Medical Student Priorities
As a medical student your main priorities are most likely focused around understanding debt options and repayment plans, as well as developing healthy consumption and saving habits.
- To the extent possible, avoid or minimize debt. You’ll be glad later when you have to start paying it back
- - Live as modestly as you can without disrupting your studies
- - Take advantage of grants, fellowships, or scholarships whenever possible
- - Live with roommate(s) to share rent and utility costs
- - Buy/rent used textbooks, where available
- Understand how student loans work and decide whether to go with federal or private loans
- If you must borrow, estimate how much you will need, identify lenders, the interest rates you’ll be charged and when you must begin making payments
- If your parent(s) co-sign(s) for a private loan, consider a term life insurance policy with a death benefit equal to the outstanding loan amount. This will relieve the financial burden on your parent(s) of having to pay back your loans if you meet a tragic end
- Know how to contact your lender(s) and how to track the amounts you owe. It may be a good idea to establish online access to all relevant records. Be aware of your options: Can you consolidate loans? What are the permissible repayment options?

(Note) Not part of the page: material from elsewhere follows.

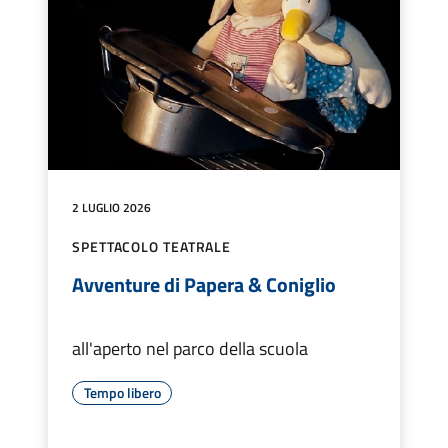
2 LUGLIO 2026
SPETTACOLO TEATRALE
Avventure di Papera & Coniglio
all'aperto nel parco della scuola
Tempo libero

- Learn the basics of financial planning from an unbiased source: the sooner you understand the key concepts, the sooner you can begin to make constructive decisions. The key word here is "unbiased." Many people will claim to provide you with education, but most of these characters likely have an agenda to sell you financial products and services
- Develop healthy consumption and saving habits. Don’t overspend, save when you can, and maintain a household budget
- Set some money aside as an emergency or rainy-day fund
- Identify constructive outlets for stress
- Be involved socially
- Nurture interests outside medicine for life-balance
- Ask for help if needed
It’s difficult during this stage of your career to think about money matters. But learning the basics of financial planning will save you time, money, and stress later.
In the list above, I assume you don't have dependents (spouse or children) as a medical student. If you do have some dependents, please refer to the Resident or Fellow with Dependents tab for additional recommended actions, in particular those pertaining to life and disability insurance.